I don’t compromise with my slave, I compromise with reality. ~ Quote – Raven Kaldera, speaking about being flexible as a Master.

So while yes, in a CNC or TPE we can order anything we desire, we also understand the importance of an equitable exchange, that the relation is pleasing to both parties.  And that is where the rub comes in.  Let’s face it, if I can order a blow job anytime I want, I am damn well going to.  But there is a certain degree of uncertainty that comes with being sexually selfish.  While we want to take, and use, and demand sexually, and we should without apology,  we might not always be so forthcoming about how we feel. 

There may be an uncertainty.   It is not uncommon to put up a strong front, to demand from our slaves total access to their thoughts, but not do the same with our own feelings.  We may not want to let things show which may appear weak, or “less Dommly”.  We might even shy away from doing things we want, because it may appear to be a less in control kind of thing.  Both things are completely wrong for a Dom to do.

First, yes, if you get angry you need to check that and approach problems with a cool head.  But you also need to let your feelings show.  It is fine to withhold your reasons for your decisions, you need not explain yourself, but it is also unfair to withhold the vital clues that help a slave better understand you.  You should allow yourself the freedom of showing your feelings.  More importantly, if you are not being brutally honest with your slave about your feelings, you may lie to yourself and make compromises you and they regret later.

The second thing that is wrong to hold back on is when you want something, but think it may appear less in control, so you do not demand this thing you want.  I am here to tell you that you can order anything, and still be in control.  You CAN be a masochist and a Master.   The difference is that you order what happens to any degree you wish to control it.  You can suck dick or eat pussy and still be in charge.  And you can prove it by not stopping until you feel like it, which can turn an orgasm into torture.
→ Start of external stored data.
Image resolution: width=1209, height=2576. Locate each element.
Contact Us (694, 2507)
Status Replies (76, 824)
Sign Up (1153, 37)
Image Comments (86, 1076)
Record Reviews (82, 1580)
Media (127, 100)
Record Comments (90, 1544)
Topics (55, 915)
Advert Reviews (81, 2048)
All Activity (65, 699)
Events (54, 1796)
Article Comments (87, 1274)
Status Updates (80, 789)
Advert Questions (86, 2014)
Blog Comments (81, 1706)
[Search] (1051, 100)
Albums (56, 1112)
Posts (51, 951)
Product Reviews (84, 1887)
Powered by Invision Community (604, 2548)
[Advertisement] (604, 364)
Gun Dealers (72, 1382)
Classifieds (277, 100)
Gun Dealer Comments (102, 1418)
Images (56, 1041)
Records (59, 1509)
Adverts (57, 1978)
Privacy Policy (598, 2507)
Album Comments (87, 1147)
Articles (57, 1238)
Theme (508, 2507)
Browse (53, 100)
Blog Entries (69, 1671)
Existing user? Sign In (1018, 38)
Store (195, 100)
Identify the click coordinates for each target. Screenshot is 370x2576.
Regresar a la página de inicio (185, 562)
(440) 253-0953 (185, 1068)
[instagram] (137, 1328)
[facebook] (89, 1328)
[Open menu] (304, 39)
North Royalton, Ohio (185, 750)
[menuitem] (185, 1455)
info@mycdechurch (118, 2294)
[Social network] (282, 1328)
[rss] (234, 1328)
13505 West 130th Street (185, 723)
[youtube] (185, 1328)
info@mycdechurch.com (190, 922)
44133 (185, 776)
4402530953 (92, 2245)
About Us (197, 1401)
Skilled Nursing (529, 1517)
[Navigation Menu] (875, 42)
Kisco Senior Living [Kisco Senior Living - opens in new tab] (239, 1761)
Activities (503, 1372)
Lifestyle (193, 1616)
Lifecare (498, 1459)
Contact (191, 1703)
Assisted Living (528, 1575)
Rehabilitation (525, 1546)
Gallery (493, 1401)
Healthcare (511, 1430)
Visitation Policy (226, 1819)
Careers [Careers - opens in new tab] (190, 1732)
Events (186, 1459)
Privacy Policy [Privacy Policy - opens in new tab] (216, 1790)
The difference between a slave giving oral, and a Dominant, is the control, and the reason for doing it.  If you do it because you want to, and for control, you are Dominant.  If you do it because you were ordered to and to please, you are submissive.  Control is felt.  You know when you are being controlled, even if it is subtle and manipulative.

So yes, a Dom is always in charge, leading, guiding and coaching.  And yes, a Dom may choose to be stoic, silent, reserved, when in their estimation the situation calls for it.  But a Dom can also let you see them get mad, chuckle, laugh, and yes cry.   A Dom is defined by the Dominance they make others feel and a great Dom can do it in an instant, with a word or a look.  Carpe Diem my friends!  Make a great day!